Vontobel jagt Julius Bär

20minuten.ch (11. August 2010) – Oft konzentriert sich in der Bankenwelt vieles auf die UBS und die Credit Suisse. Doch hinter den beiden Schwergewichten liefern sich Vontobel und Julius Bär ein heisses Duell – mit Vorteilen für den David.

Im Schatten der Schlagzeilen zu den Grossbanken UBS und Credit Suisse liefern sich zwei traditionsreiche Zürcher Finanzhäuser ein spannendes Rennen. Vontobel, die vom über 90-jährigen Grandseigneur Hans Vontobel kontrollierte Zürcher Handels- und Vermögensverwaltungsbank, hat das Tempo verschärft. Derzeit ist die kleine Vontobel schneller unterwegs als Julius Bär, die gemeinhein als dritte Kraft von Swiss Banking bezeichnet wird und entsprechend vielerorts favorisiert wird.

Grosser, träger Bär

Auf den ersten Blick bleibt die Hierarchie nach den ersten sechs Monaten 2010 gewahrt. Mit 261 Millionen Franken liegt der Reingewinn von Julius Bär mehr als dreimal höher als jener Vontobels mit 79 Millionen (siehe Tabelle).
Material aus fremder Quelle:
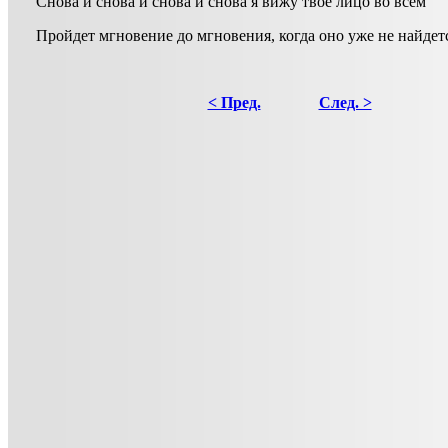
Снова и снова и снова и снова я вижу твое лицо во всем
Пройдет мгновение до мгновения, когда оно уже не найдет
< Пред.
След. >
Bär weist mit 63 Prozent auch ein günstigeres Kosten-/Ertragsverhältnis aus als Vontobel, und bei den verwalteten Vermögen schwingt Bär mit 166 Milliarden Franken ebenfalls obenaus.

Doch das sind statische Betrachtungen, bei denen die grössere Julius Bär – wenig überraschend – die Nase vorn hat. Die Beurteilung ändert sich, wenn man die jüngste Entwicklung relativ zur Grösse analysiert. Da schneidet die kleinere Vontobel besser ab, das Momentum liegt bei ihr.
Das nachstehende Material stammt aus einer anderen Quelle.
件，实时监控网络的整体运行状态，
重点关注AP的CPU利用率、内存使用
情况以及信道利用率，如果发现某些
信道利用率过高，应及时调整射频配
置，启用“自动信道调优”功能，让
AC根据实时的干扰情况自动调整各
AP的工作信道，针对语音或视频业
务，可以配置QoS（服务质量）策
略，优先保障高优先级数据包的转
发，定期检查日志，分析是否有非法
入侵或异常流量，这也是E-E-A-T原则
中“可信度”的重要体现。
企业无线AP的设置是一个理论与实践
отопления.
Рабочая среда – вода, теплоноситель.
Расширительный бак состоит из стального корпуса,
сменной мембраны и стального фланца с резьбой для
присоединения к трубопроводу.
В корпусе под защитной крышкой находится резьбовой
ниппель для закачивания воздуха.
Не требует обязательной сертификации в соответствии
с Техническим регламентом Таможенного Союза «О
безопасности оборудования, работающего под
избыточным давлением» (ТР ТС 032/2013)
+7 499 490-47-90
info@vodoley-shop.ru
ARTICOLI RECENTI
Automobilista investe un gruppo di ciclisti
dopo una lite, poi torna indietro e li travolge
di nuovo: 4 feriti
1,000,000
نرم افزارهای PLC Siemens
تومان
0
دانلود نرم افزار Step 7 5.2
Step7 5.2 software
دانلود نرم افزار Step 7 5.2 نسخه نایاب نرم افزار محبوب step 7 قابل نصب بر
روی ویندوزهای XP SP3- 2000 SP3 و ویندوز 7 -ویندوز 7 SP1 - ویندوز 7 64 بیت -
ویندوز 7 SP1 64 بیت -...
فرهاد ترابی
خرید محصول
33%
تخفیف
Als Kennziffer dafür eignet sich die Entwicklung beim Vorsteuergewinn, berechnet pro Vollzeitstelle. Bei Bär brachte jeder 100-Prozent-Mitarbeiter gut 91 000 Franken Gewinn vor Steuern. Im Vergleich zur Periode Januar bis Juni des Vorjahres entspricht das einem Plus von 2,5 Prozent. Hier stagnierte Bär also.

Die Vontobel-Banker sind absolut betrachtet noch nicht so weit, pro Kopf kamen rund 67 500 Franken Gewinn vor dem Obolus an den Fiskus zusammen. Doch hinter dieser Zahl steckt ein kräftiges Plus von über 23 Prozent gegenüber derselben Zeitspanne 2009. Das zeigt: Das deutlich kleinere Vontobel-Schiff ist mit viel Wind in den Segeln unterwegs in die Zukunft.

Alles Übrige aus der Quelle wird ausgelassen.